Record extracts:
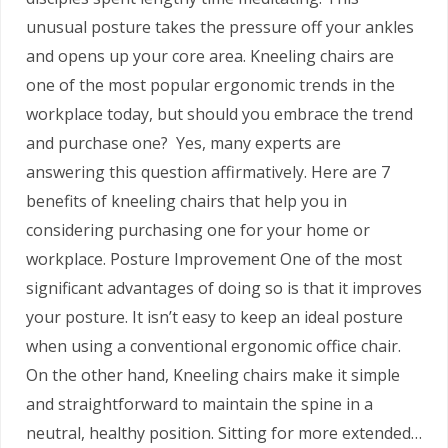
unusual posture takes the pressure off your ankles
and opens up your core area. Kneeling chairs are
one of the most popular ergonomic trends in the
workplace today, but should you embrace the trend
and purchase one? Yes, many experts are
answering this question affirmatively. Here are 7
benefits of kneeling chairs that help you in
considering purchasing one for your home or
workplace. Posture Improvement One of the most
significant advantages of doing so is that it improves
your posture. It isn’t easy to keep an ideal posture
when using a conventional ergonomic office chair.
On the other hand, Kneeling chairs make it simple
and straightforward to maintain the spine in a
neutral, healthy position. Sitting for more extended…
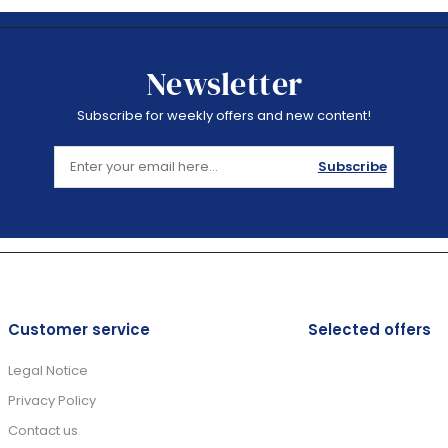
Newsletter
Subscribe for weekly offers and new content!
Subscribe
Customer service
Selected offers
Legal Notice
Privacy Policy
Contact us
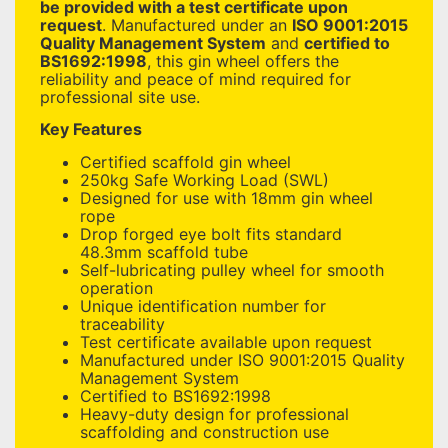
be provided with a test certificate upon
request
. Manufactured under an
ISO 9001:2015
Quality Management System
and
certified to
BS1692:1998
, this gin wheel offers the
reliability and peace of mind required for
professional site use.
Key Features
Certified scaffold gin wheel
250kg Safe Working Load (SWL)
Designed for use with 18mm gin wheel
rope
Drop forged eye bolt fits standard
48.3mm scaffold tube
Self-lubricating pulley wheel for smooth
operation
Unique identification number for
traceability
Test certificate available upon request
Manufactured under ISO 9001:2015 Quality
Management System
Certified to BS1692:1998
Heavy-duty design for professional
scaffolding and construction use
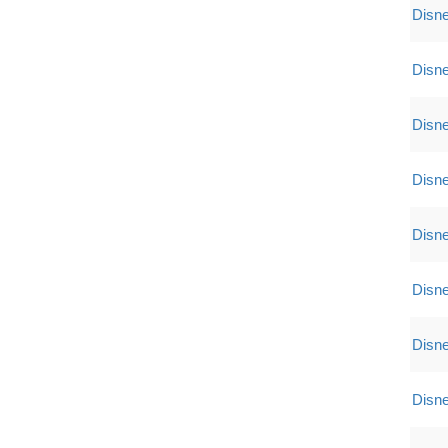
Disne
Disne
Disne
Disne
Disne
Disne
Disne
Disne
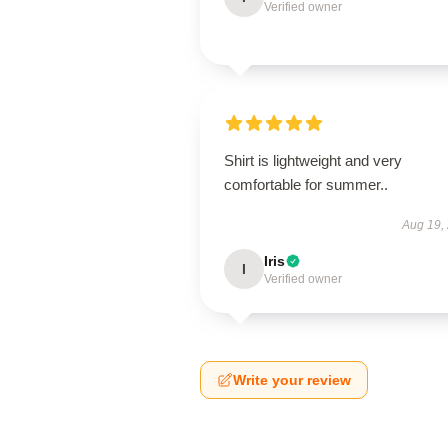
Verified owner
Shirt is lightweight and very
comfortable for summer..
Aug 19,
Iris
I
Verified owner
Write your review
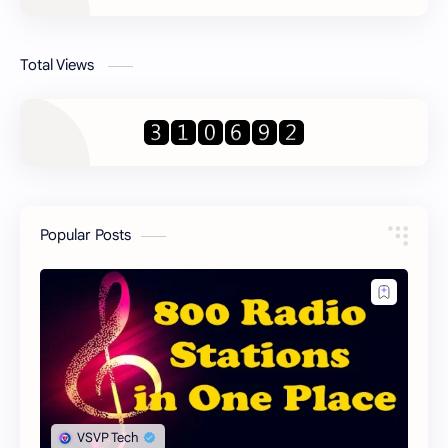
Total Views
Popular Posts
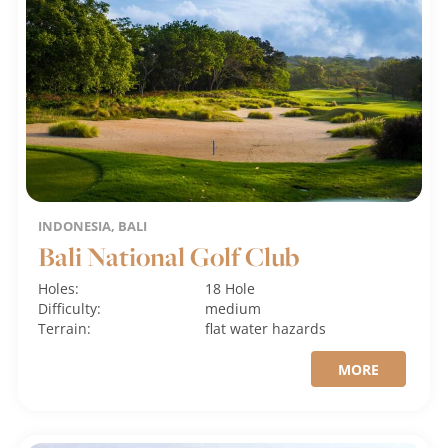
INDONESIA, BALI
Bali National Golf Club
Holes:
18 Hole
Difficulty:
medium
Terrain:
flat
water hazards
MORE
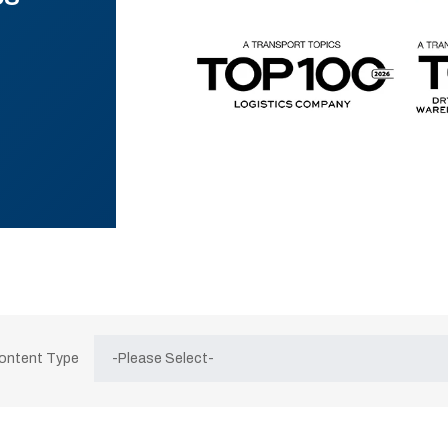
Content Type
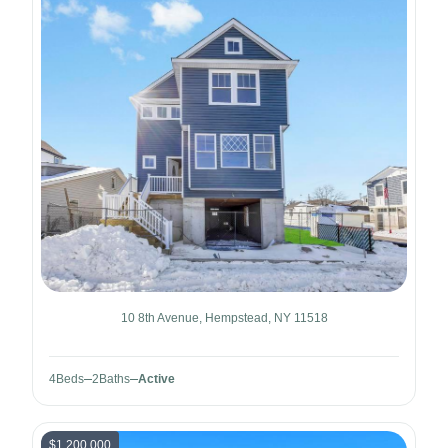
10 8th Avenue, Hempstead, NY 11518
4
Beds
2
Baths
Active
$1,200,000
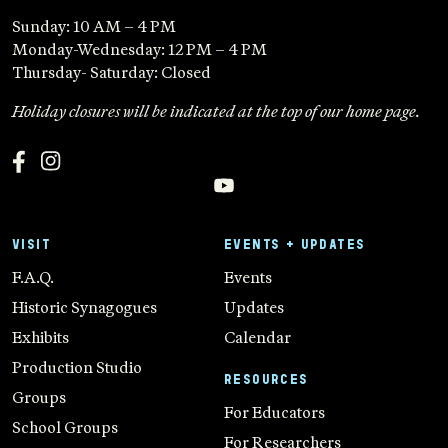
Sunday: 10 AM – 4 PM
Monday-Wednesday: 12 PM – 4 PM
Thursday- Saturday: Closed
Holiday closures will be indicated at the top of our home page.
VISIT
EVENTS + UPDATES
F.A.Q.
Events
Historic Synagogues
Updates
Exhibits
Calendar
Production Studio
RESOURCES
Groups
For Educators
School Groups
For Researchers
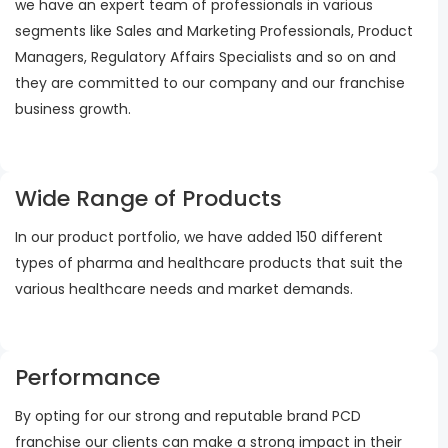
we have an expert team of professionals in various
segments like Sales and Marketing Professionals, Product
Managers, Regulatory Affairs Specialists and so on and
they are committed to our company and our franchise
business growth.
Wide Range of Products
In our product portfolio, we have added 150 different
types of pharma and healthcare products that suit the
various healthcare needs and market demands.
Performance
By opting for our strong and reputable brand PCD
franchise our clients can make a strong impact in their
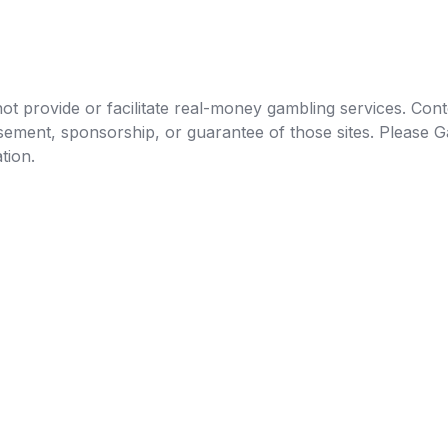
t provide or facilitate real-money gambling services. Conten
orsement, sponsorship, or guarantee of those sites. Pleas
tion.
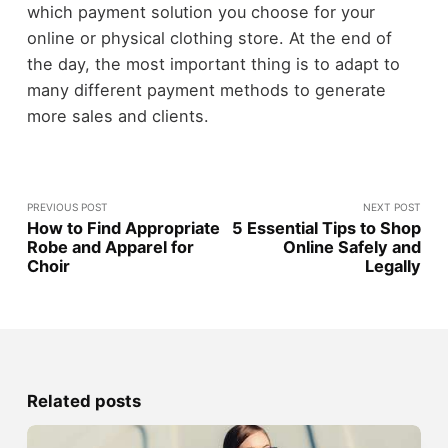
which payment solution you choose for your
online or physical clothing store. At the end of
the day, the most important thing is to adapt to
many different payment methods to generate
more sales and clients.
PREVIOUS POST
NEXT POST
How to Find Appropriate
5 Essential Tips to Shop
Robe and Apparel for
Online Safely and
Choir
Legally
Related posts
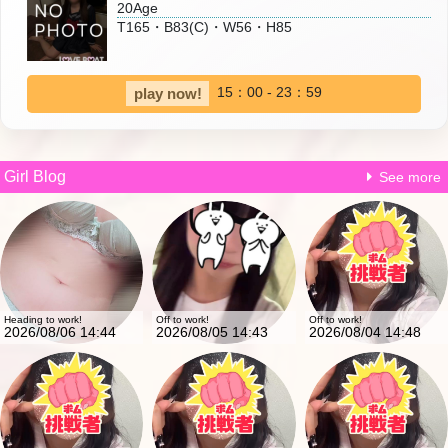
20Age
T165・B83(C)・W56・H85
15：00 - 23：59
play now!
Girl Blog
See more
Heading to work!
Off to work!
Off to work!
2026/08/06 14:44
2026/08/05 14:43
2026/08/04 14:48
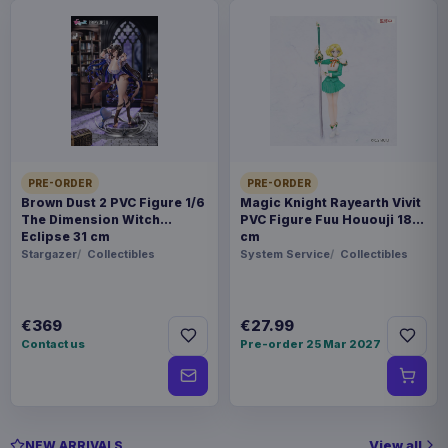
PRE-ORDER
PRE-ORDER
Brown Dust 2 PVC Figure 1/6
Magic Knight Rayearth Vivit
The Dimension Witch
PVC Figure Fuu Hououji 18
Eclipse 31 cm
cm
Stargazer
Collectibles
System Service
Collectibles
€369
€27.99
Contact us
Pre-order 25 Mar 2027
View all
NEW ARRIVALS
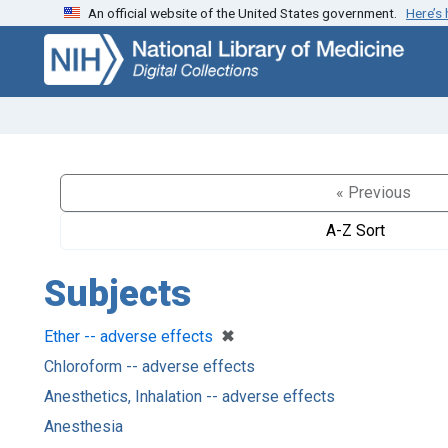
An official website of the United States government.
Here’s
Skip
Skip to
to
main
search
content
« Previous
A-Z Sort
Subjects
[remove]
✖
Ether -- adverse effects
Chloroform -- adverse effects
Anesthetics, Inhalation -- adverse effects
Anesthesia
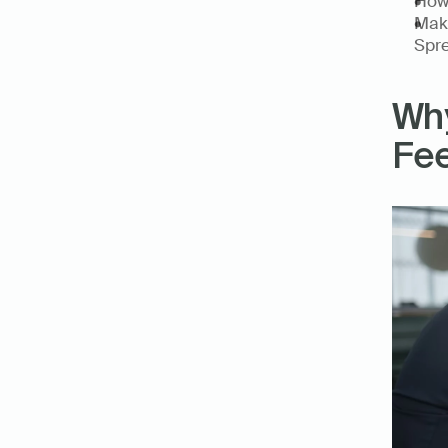
How 
Make
Spre
Why
Fee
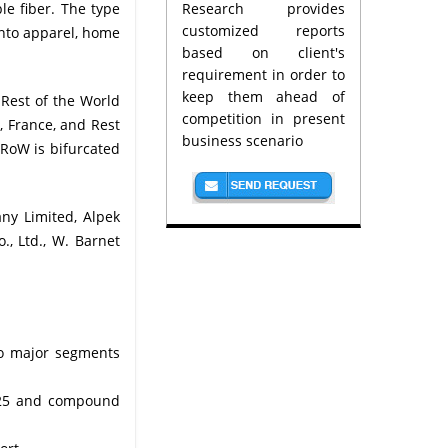
le fiber. The type
Research provides
customized reports
into apparel, home
based on client's
requirement in order to
keep them ahead of
 Rest of the World
competition in present
, France, and Rest
business scenario
 RoW is bifurcated
ny Limited, Alpek
., Ltd., W. Barnet
 to major segments
2025 and compound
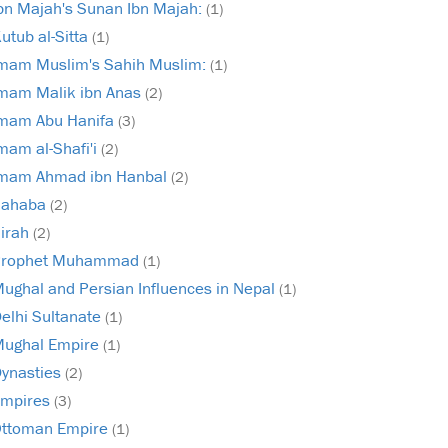
bn Majah's Sunan Ibn Majah:
(1)
utub al-Sitta
(1)
mam Muslim's Sahih Muslim:
(1)
mam Malik ibn Anas
(2)
mam Abu Hanifa
(3)
mam al-Shafi'i
(2)
mam Ahmad ibn Hanbal
(2)
Sahaba
(2)
irah
(2)
Prophet Muhammad
(1)
ughal and Persian Influences in Nepal
(1)
elhi Sultanate
(1)
ughal Empire
(1)
ynasties
(2)
mpires
(3)
ttoman Empire
(1)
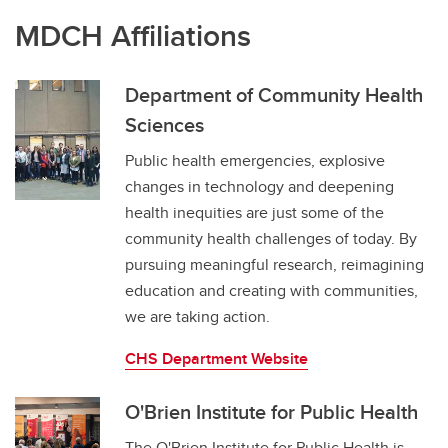
MDCH Affiliations
Department of Community Health
Sciences
Public health emergencies, explosive
changes in technology and deepening
health inequities are just some of the
community health challenges of today. By
pursuing meaningful research, reimagining
education and creating with communities,
we are taking action.
CHS Department Website
O'Brien Institute for Public Health
The O'Brien Institute for Public Health is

The task: Where in the entries does the word "Institute" occur? Copy out each line that has it.

Task output:
O'Brien Institute for Public Health
The O'Brien Institute for Public Health is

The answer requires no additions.